--- START ---

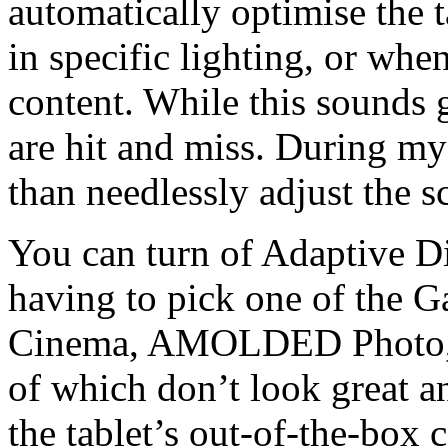
automatically optimise the t
in specific lighting, or whe
content. While this sounds g
are hit and miss. During my t
than needlessly adjust the 
You can turn of Adaptive Di
having to pick one of the
Cinema, AMOLDED Photo, Ba
of which don’t look great a
the tablet’s out-of-the-box c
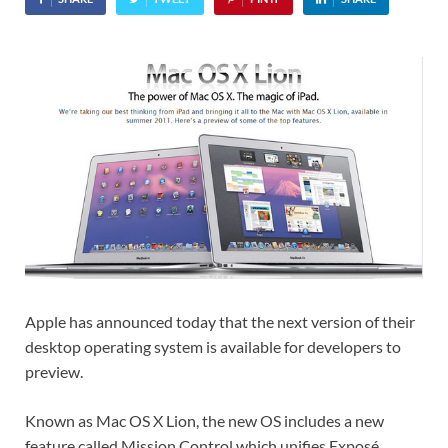
Apple has announced today that the next version of their
desktop operating system is available for developers to
preview.
Known as Mac OS X Lion, the new OS includes a new
feature called Mission Control which unifies Exposé,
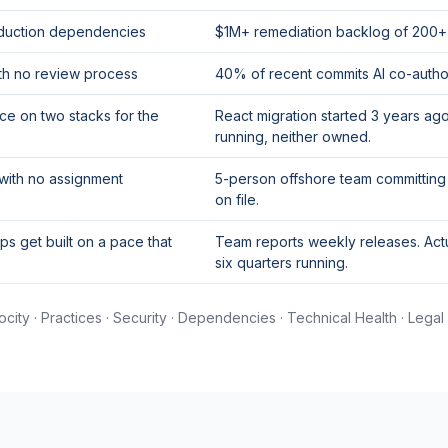
oduction dependencies
$1M+ remediation backlog of 200+ cr
th no review process
40% of recent commits AI co-author
e on two stacks for the
React migration started 3 years a
running, neither owned.
 with no assignment
5-person offshore team committing
on file.
s get built on a pace that
Team reports weekly releases. Act
six quarters running.
ocity · Practices · Security · Dependencies · Technical Health · Legal 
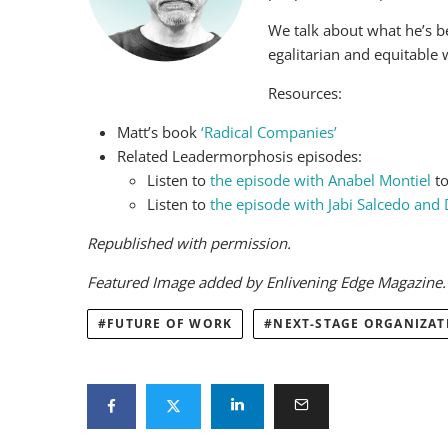
We talk about what he’s b
egalitarian and equitable 
Resources:
Matt’s book
‘Radical Companies’
Related Leadermorphosis episodes:
Listen to
the episode with Anabel Montiel
to
Listen to
the episode with Jabi Salcedo and
Republished with permission.
Featured Image added by Enlivening Edge Magazine
FUTURE OF WORK
NEXT-STAGE ORGANIZAT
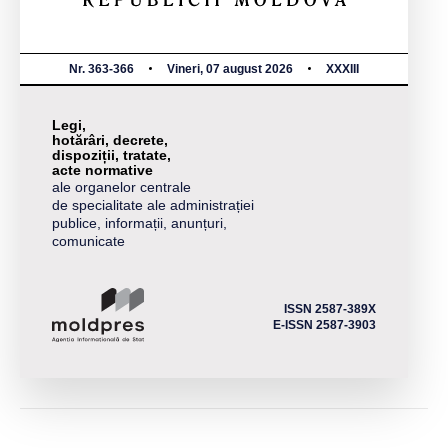
Nr. 363-366
Vineri, 07 august 2026
XXXIII
Legi,
hotărâri, decrete,
dispoziții, tratate,
acte normative
ale organelor centrale
de specialitate ale administrației
publice, informații, anunțuri,
comunicate
ISSN 2587-389X
E-ISSN 2587-3903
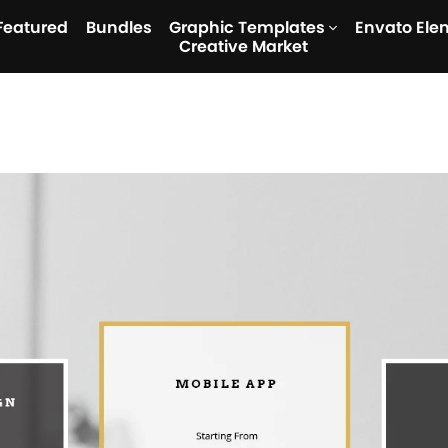
Featured
Bundles
Graphic Templates
Envato Ele
Creative Market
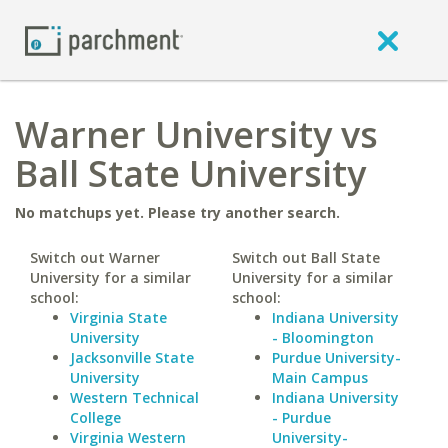
Warner University vs
Ball State University
No matchups yet. Please try another search.
Switch out Warner
Switch out Ball State
University for a similar
University for a similar
school:
school:
Virginia State
Indiana University
University
- Bloomington
Jacksonville State
Purdue University-
University
Main Campus
Western Technical
Indiana University
College
- Purdue
Virginia Western
University-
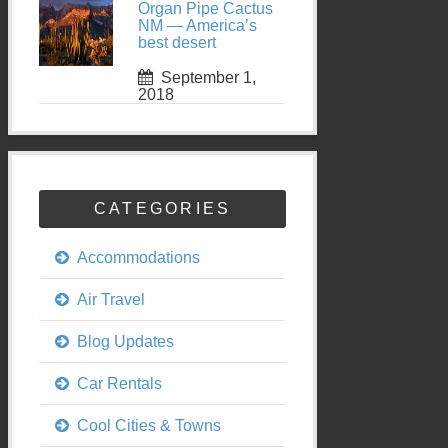
Organ Pipe Cactus
NM — America’s
best desert
September 1,
2018
CATEGORIES
Accommodations
Air Travel
Blog Updates
Car Rentals
Cool Cities & Towns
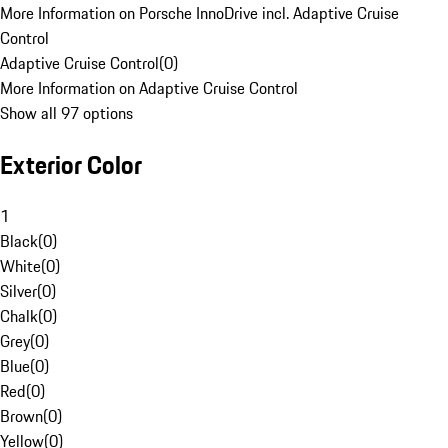
More Information on Porsche InnoDrive incl. Adaptive Cruise
Control
Adaptive Cruise Control
(
0
)
More Information on Adaptive Cruise Control
Show all 97 options
Exterior Color
1
Black
(
0
)
White
(
0
)
Silver
(
0
)
Chalk
(
0
)
Grey
(
0
)
Blue
(
0
)
Red
(
0
)
Brown
(
0
)
Yellow
(
0
)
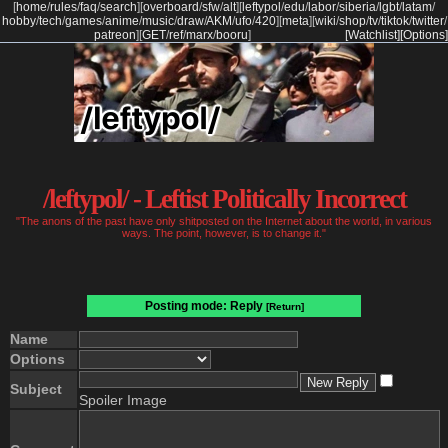
[
home
/
rules
/
faq
/
search
]
[
overboard
/
sfw
/
alt
]
[
leftypol
/
edu
/
labor
/
siberia
/
lgbt
/
latam
/
hobby
/
tech
/
games
/
anime
/
music
/
draw
/
AKM
/
ufo
/
420
]
[
meta
]
[
wiki
/
shop
/
tv
/
tiktok
/
twitter
/
patreon
]
[
GET
/
ref
/
marx
/
booru
]
[Watchlist]
[Options]
/leftypol/ - Leftist Politically Incorrect
"The anons of the past have only shitposted on the Internet about the world, in various
ways. The point, however, is to change it."
Posting mode: Reply
[Return]
Name
Options
Subject
Spoiler Image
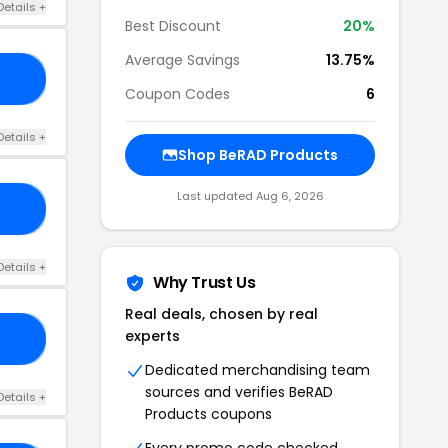
Details +
Best Discount
20%
Average Savings
13.75%
15
Coupon Codes
6
Details +
Shop BeRAD Products
Last updated Aug 6, 2026
KY
Details +
Why Trust Us
Real deals, chosen by real
experts
ER
Dedicated merchandising team
sources and verifies BeRAD
Details +
Products coupons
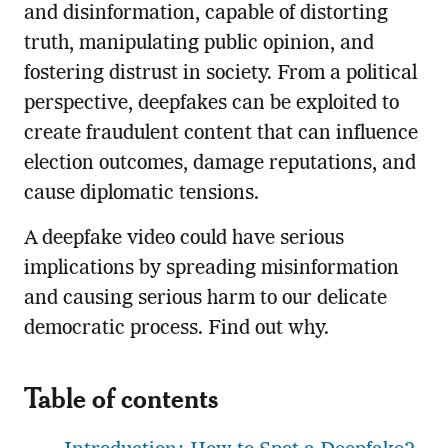
and disinformation, capable of distorting
truth, manipulating public opinion, and
fostering distrust in society. From a political
perspective, deepfakes can be exploited to
create fraudulent content that can influence
election outcomes, damage reputations, and
cause diplomatic tensions.
A deepfake video could have serious
implications by spreading misinformation
and causing serious harm to our delicate
democratic process. Find out why.
Table of contents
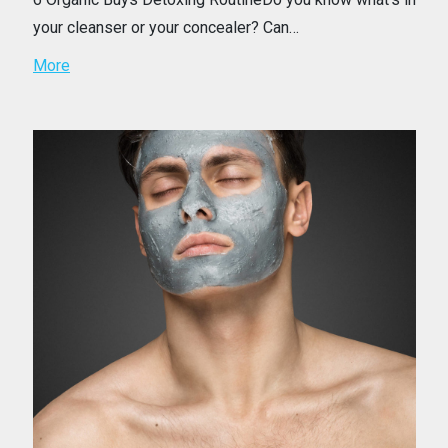
your cleanser or your concealer? Can…
More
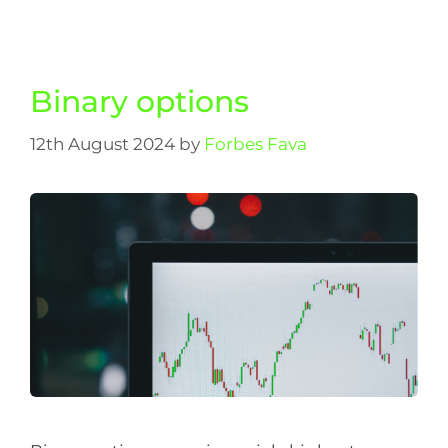
Binary options
12th August 2024
by
Forbes Fava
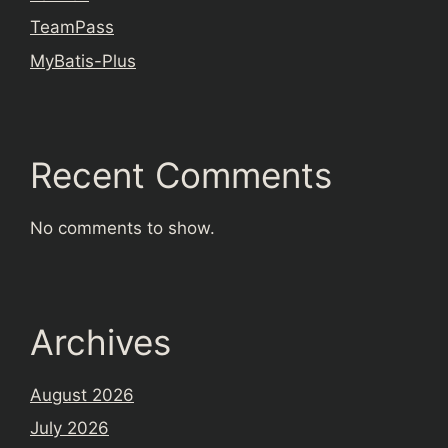
TeamPass
MyBatis-Plus
Recent Comments
No comments to show.
Archives
August 2026
July 2026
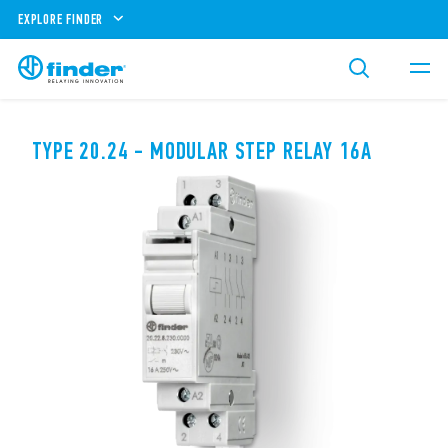
EXPLORE FINDER
TYPE 20.24 - MODULAR STEP RELAY 16A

--- END ---

→ **Task requirements**: Would you filter the records and copy each line that contains the word "Cruise"?

→ **Solution**:
More Information on Porsche InnoDrive incl. Adaptive Cruise
Adaptive Cruise Control
More Information on Adaptive Cruise Control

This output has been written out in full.